Task brief: Among the entries below, take the line with "janvier 2023" and the line with "novembre 2021", and output them and every line between them exactly, with nothing else.

Available records:
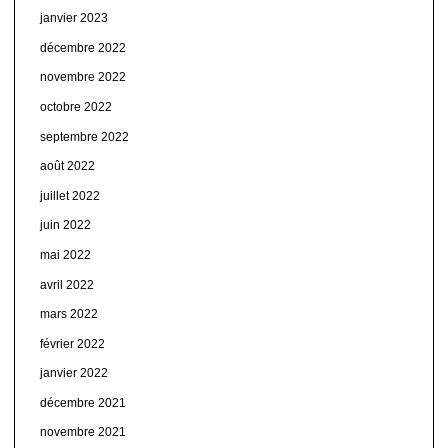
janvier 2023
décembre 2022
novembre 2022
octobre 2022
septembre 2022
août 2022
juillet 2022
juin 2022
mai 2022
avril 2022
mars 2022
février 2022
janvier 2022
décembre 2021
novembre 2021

--

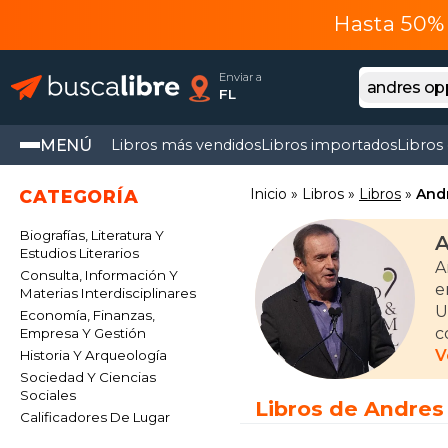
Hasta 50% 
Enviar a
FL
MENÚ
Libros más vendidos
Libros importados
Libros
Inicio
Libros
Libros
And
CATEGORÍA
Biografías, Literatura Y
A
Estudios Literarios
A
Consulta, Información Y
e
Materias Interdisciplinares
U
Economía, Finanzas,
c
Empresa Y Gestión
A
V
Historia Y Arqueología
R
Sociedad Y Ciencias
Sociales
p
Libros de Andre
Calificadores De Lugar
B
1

Completed exercise:
janvier 2023
décembre 2022
novembre 2022
octobre 2022
septembre 2022
août 2022
juillet 2022
juin 2022
mai 2022
avril 2022
mars 2022
février 2022
janvier 2022
décembre 2021
novembre 2021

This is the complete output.